Does Reddit Suck Now? The Numbers Say: Yes

2008-03-23 15:24 - Opinion

I've been using the social media site (ick, what a phrase) Reddit for a while now. I can say for sure that it's been over two years, based on the data I'm about to show you. There's been a general feeling of decline recently however, that I've felt and that and I've seen others discuss, in comments and even whole posts (though I could only google up one of them). I'm a bit of a numbers man, so I decided to see if they backed me up.

I wrote a quick greasemonkey script to gather all my upvotes and downvotes. (Note: I'm purposely not distributing it, so as to not encourage any more hammering of Reddit's servers.) Reddit only gives you a human friendly "X Ys ago" view, i.e. "5 days ago" or "3 months ago" data about a post. So, I grouped the data by month. And ended up throwing away data over 12 months ago; the difference in grouping forced it to be horrible outliers. (And, 2006 had only the tiniest bit of data, making it a further outlier.) So here, I'm presenting the past 12 months. Both the total number of votes, and the ratio of upvotes to downvotes.

What we can see rather directly from these numbers is that Reddit has become much more popular (and/or I've become more active) in the past 12 months, and that quality has declined over the same period.

And, we can see that I was either distracted or disinterested for September and October of 2007. In the five months before that, I averaged 224 votes per month, and a 44.89% rate of upvotes. In the five months after that, the numbers became 492 and 40.47%. Distinct rise and drop. Or, the common hypothesis appears to hold: the "riff raff" has arrived, reddit has become more popular, and the old-school reddit types are being outnumbered by vapid "pics", politics outside the politics subreddit (not to mention the same stuff over and over), and all the rest of the "common denominator" set.

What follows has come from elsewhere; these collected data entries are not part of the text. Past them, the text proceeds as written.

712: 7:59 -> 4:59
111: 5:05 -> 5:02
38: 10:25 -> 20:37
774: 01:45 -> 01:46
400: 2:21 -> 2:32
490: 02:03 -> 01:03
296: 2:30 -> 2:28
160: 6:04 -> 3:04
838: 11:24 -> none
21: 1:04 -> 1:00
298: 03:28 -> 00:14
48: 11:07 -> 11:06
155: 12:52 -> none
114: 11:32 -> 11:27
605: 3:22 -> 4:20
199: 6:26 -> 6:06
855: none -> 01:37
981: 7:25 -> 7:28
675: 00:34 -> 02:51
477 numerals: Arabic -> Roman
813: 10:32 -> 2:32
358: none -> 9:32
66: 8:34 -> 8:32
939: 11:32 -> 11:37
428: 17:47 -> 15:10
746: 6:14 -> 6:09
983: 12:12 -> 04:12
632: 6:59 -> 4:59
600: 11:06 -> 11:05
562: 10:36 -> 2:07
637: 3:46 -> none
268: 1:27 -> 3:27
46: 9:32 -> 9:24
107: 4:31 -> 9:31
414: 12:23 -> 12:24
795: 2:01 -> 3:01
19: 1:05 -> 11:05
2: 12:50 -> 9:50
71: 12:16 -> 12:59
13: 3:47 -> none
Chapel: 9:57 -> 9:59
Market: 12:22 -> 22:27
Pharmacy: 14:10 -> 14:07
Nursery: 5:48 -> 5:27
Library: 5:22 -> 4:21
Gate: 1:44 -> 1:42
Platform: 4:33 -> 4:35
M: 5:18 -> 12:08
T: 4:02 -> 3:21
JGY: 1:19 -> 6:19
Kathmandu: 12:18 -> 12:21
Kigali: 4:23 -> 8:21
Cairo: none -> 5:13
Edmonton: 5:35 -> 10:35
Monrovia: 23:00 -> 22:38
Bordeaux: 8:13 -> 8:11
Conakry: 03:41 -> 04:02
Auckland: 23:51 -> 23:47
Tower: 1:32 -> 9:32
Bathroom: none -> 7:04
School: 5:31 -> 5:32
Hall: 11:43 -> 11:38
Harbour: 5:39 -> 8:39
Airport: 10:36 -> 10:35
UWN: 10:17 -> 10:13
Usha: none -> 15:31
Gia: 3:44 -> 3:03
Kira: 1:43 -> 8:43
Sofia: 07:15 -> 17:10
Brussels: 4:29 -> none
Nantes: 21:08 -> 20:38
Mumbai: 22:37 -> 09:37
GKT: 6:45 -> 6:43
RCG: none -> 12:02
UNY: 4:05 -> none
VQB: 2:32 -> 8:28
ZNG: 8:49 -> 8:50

It's too bad. Reddit used to be a place that I could go and be rather sure of finding both interesting links, and valuable commentary on said interesting material. If I read a good article, but didn't understand something, or was curious about a particular piece, it used to be that I could reliably find answers and details in the comments. Now it's lame two-word jokes, quotes from popular media, and similarly pointless drivel. Reddit isn't worthless, it's just much less valuable than it once was.

Comments:

Tried news.ycombinator.com?
2008-03-23 16:26 - gyardley

Although I've never been an active commenter on any social news site, it reminds me of an early Reddit in some ways.